The Census Bureau releases poverty, income and health insurance data annually based on the Current Population Survey, one of its main sources of nationwide data. The census’s insurance data released Tuesday, combined with state-level data from the American Community Survey set to be released Thursday, is considered the most accurate portrait of health coverage in the United States.
Leading up to Tuesday’s release, health policy experts said they expected the data to show an atypically low uninsured rate partly because of the Medicaid changes during the coronavirus federal health emergency.
The number of people in the United States without health insurance at any time in the year fell from 27.2 million in 2021 to 25.9 million last year, the data show. Among all adults of all measured racial and ethnic groups, the percentage lacking insurance dropped last year, but sizable gaps remain. For White adults, 6.8 percent had no coverage at any point in 2022, compared with 7.4 percent among Asian adults, 11.4 among Black adults and 23.4 among Hispanics.
The data show that 18.8 percent of people with some form of health coverage at any time last year were on Medicaid, comparable to the 18.9 percent in 2021. Sara Rosenbaum, a health law and policy professor at George Washington University, said it was not surprising that the proportion of people on Medicaid stayed high last year since the so-called Medicaid unwinding did not begin until earlier this year.
But Rosenbaum said she will be watching as the shrinkage of the Medicaid rolls begins to become apparent in the census data released a year from now. The “disturbing question,” she said, is whether people have lost coverage by then because they no longer needed the safety-net insurance or because of the kind of paperwork mistakes that have accounted for most losses of Medicaid in recent months.
Overall, public insurance of all types accounted for 36.1 percent of all health coverage last year, nearly half a percentage point more than the 35.7 percent who held public coverage for some or all of 2021. That change largely was driven by an enrollment increase in Medicare, the federal insurance program for people who are age 65 and older or have disabilities, because of the aging of the U.S. population.
At the same time, the number of people who bought Affordable Care Act marketplace health plans continued to increase slightly for the third consecutive year: 11.8 million last year, compared to 11.4 million in 2021 and 10.9 million in 2020.
Biden administration officials have praised the widened use of such health plans, intended for those who do not have access to affordable health benefits through a job, and attributed their increasing popularity to larger federal tax credits available for the past couple of years under recent laws.

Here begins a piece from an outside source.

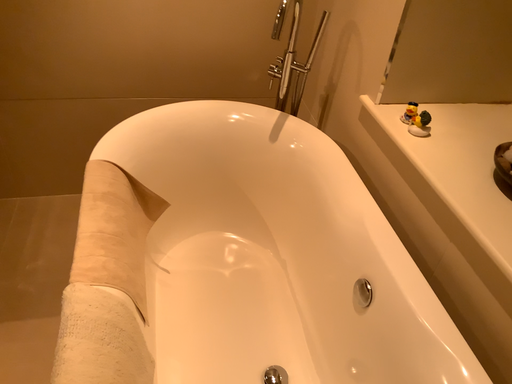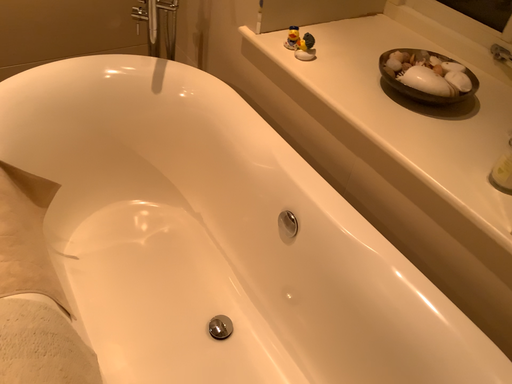 Question: Which way did the camera rotate in the video?

Choices:
 (A) rotated left
 (B) rotated right

Answer: (B)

Douglas J. Besharov, a public policy professor at the University of Maryland’s School of Public Affairs, said Tuesday’s census release shows a mix of good and less good news as the country was moving past the pandemic last year. The dwindling number of people without health coverage “is a good story,” he said.
But the meaning of the change in poverty, Besharov said, depends on whether one believes that the wherewithal of people at the lower economic rungs should be propped up by government programs or by a greater availability of jobs. From his vantage point, Besharov said, “the economy is chugging along.”